神田鍛冶町という地名は現在のJR神田駅近くにある神田鍛冶町三丁目に残すのみとなっているのだが、江戸時代にはこの地域は鍋町(なべちょう)という地名だったそうな。錠前名人の作る鍵が破られる事件と、鍛冶屋仁兵衛の女房が若い男と良い間柄になっている事。
この二つには何やら繋がりがありそうだ、と見る鬼平の観察眼が光るぞ。複雑な男女の関係を、盗賊とも絡み合わせた鬼平犯科帳ワールドらしい作品となっているのだ。登場人物の誰に感情移入をするかによって、ストーリーもガラッと色を変えてくるだろう。
江戸時代の名残を街並みに
お徳と文吉が逢瀬を重ねていたのは、上野不忍池ほとりにある出会い茶屋の月むらであると紹介されているな。江戸時代は地域ごとに同業が軒を連ねる傾向にあったのだが、実は現代でもその名残が色濃く残っている地域も多数存在するのだ。有名なのは吉原遊郭の跡地だろうか。
現在でも男性諸君には有名な歓楽街として挙げられる吉原には、そのようなお店が軒を連ねているぞ。不忍池周辺には出会い茶屋が多くあったようだが、現在ではその名残はあまりないな。どちらかといえば池之端から湯島に掛けての地域に色濃く残っているかもしれないぞ。地理関係でいうと不忍池に隣接する地域が湯島と考えて頂きたい。
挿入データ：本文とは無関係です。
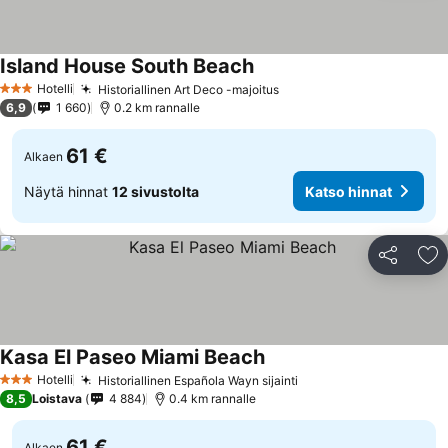
Island House South Beach
Katso hinnat
Hotelli
Historiallinen Art Deco -majoitus
Katso hinnat
3 Tähtiluokitus
6,9
1 660
0.2 km rannalle
61 €
Alkaen
Näytä hinnat
12 sivustolta
Katso hinnat
Jaa
Li
Kasa El Paseo Miami Beach
Katso hinnat
Hotelli
Historiallinen Española Wayn sijainti
Katso hinnat
3 Tähtiluokitus
8,5
Loistava
4 884
0.4 km rannalle
61 €
Alkaen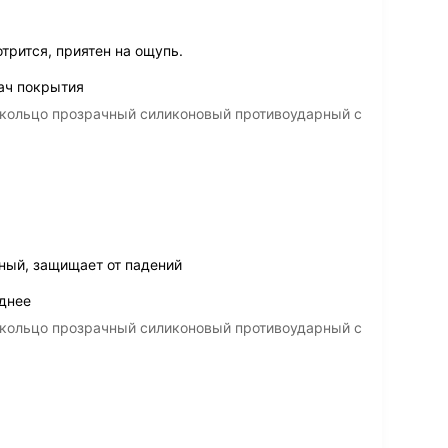
трится, приятен на ощупь.
тач покрытия
 кольцо прозрачный силиконовый противоударный с
ный, защищает от падений
днее
 кольцо прозрачный силиконовый противоударный с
湯島にも江戸時代には出会い茶屋や連れ込み宿と称される男女の逢瀬の場があったとされるのだが、現在でも男女が休憩の出来る宿泊施設としてその多くが残っているのだ。このように江戸時代からの繁華街などの名残を、現在でも見る事が出来るのは面白いとは思わないかな。
冷え切った愛情の果て
錠前師の仁兵衛は女房を人扱いもせず、仕事の鬼といった描写をされているな。もちろん夫婦関係が冷え切っていたといった表現をするには適切だとは思うのだ。しかし不倫の果てに盗賊の肩を持つほどに入れ込んでしまってはいかんとも思う。
さて登場人物が全員、全てを失う結果にはなってしまったのだが、鬼平の量刑について読者の方はどう考えるだろう。目安として10両盗めば首が飛ぶと言われた時代に、幾度かの仕事を成功させたにも関わらずあの処罰で良かったのだろうか。
結果的に盗賊の片棒を担いでいたお徳もそれで良かったのか、と思ってしまう量刑ではなかろうか。しかし不倫も仕事も、何事もほどほどにしないと全てを失ってしまうという教訓になるストーリーではあったな。愛憎と盗賊の牝誑(めたらし)ストーリー、本作はなかなかの見ごたえがある作品になっているぞ。